Stored data entries:

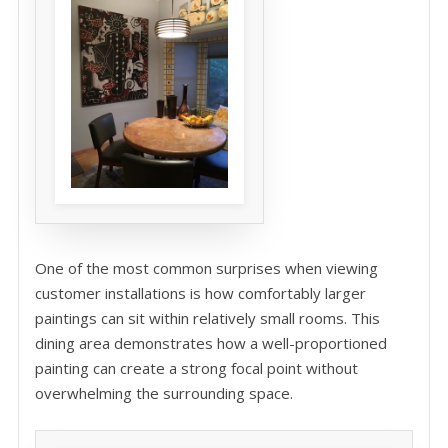
One of the most common surprises when viewing
customer installations is how comfortably larger
paintings can sit within relatively small rooms. This
dining area demonstrates how a well-proportioned
painting can create a strong focal point without
overwhelming the surrounding space.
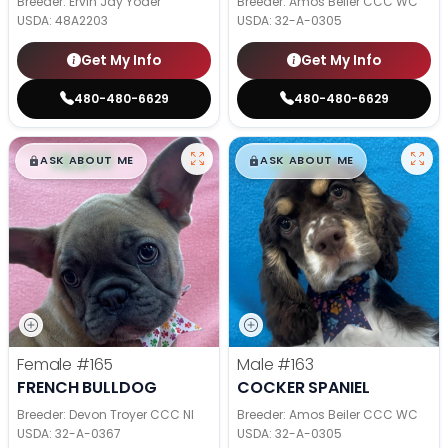
Breeder: Ervin Jay Yoder
Breeder: Amos Beiler CCC WC
USDA:
48A2203
USDA:
32-A-0305
Get My Info
Get My Info
480-480-6629
480-480-6629
$
,
99
$
,
99
█
█
█
█
ASK ABOUT ME
ASK ABOUT ME
Female
#165
Male
#163
FRENCH BULLDOG
COCKER SPANIEL
Breeder: Devon Troyer CCC NI
Breeder: Amos Beiler CCC WC
USDA:
32-A-0367
USDA:
32-A-0305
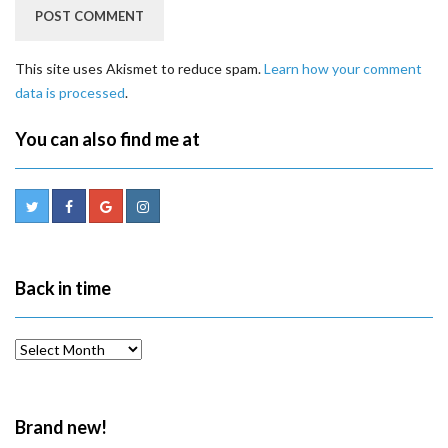
This site uses Akismet to reduce spam.
Learn how your comment
data is processed
.
You can also find me at
Back in time
Back
in
time
Brand new!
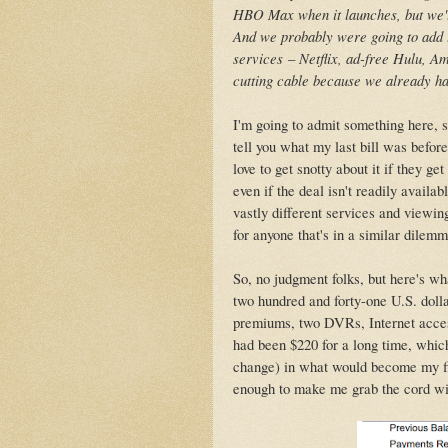
HBO Max when it launches, but we'
And we probably were going to add t
services
–
Netflix, ad-free Hulu, Am
cutting cable because we already had
I'm going to admit something here, s
tell you what my last bill was befor
love to get snotty about it if they g
even if the deal isn't readily avail
vastly different services and viewin
for anyone that's in a similar dilem
So, no judgment folks, but here's w
two hundred and forty-one U.S. dollar
premiums, two DVRs, Internet access
had been $220 for a long time, whic
change) in what would become my fin
enough to make me grab the cord with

**Your objective:**
Although the records hold pictures, the copy must not; give again exactly the lines from the one with "This site uses Akismet to reduce spam." through the one with "Netflix, ad-free Hulu, Am".

**Task result:**
This site uses Akismet to reduce spam.
Learn how your comment
data is processed
.
You can also find me at
Back in time
Back
in
time
Brand new!
HBO Max when it launches, but we'
And we probably were going to add t
services
–
Netflix, ad-free Hulu, Am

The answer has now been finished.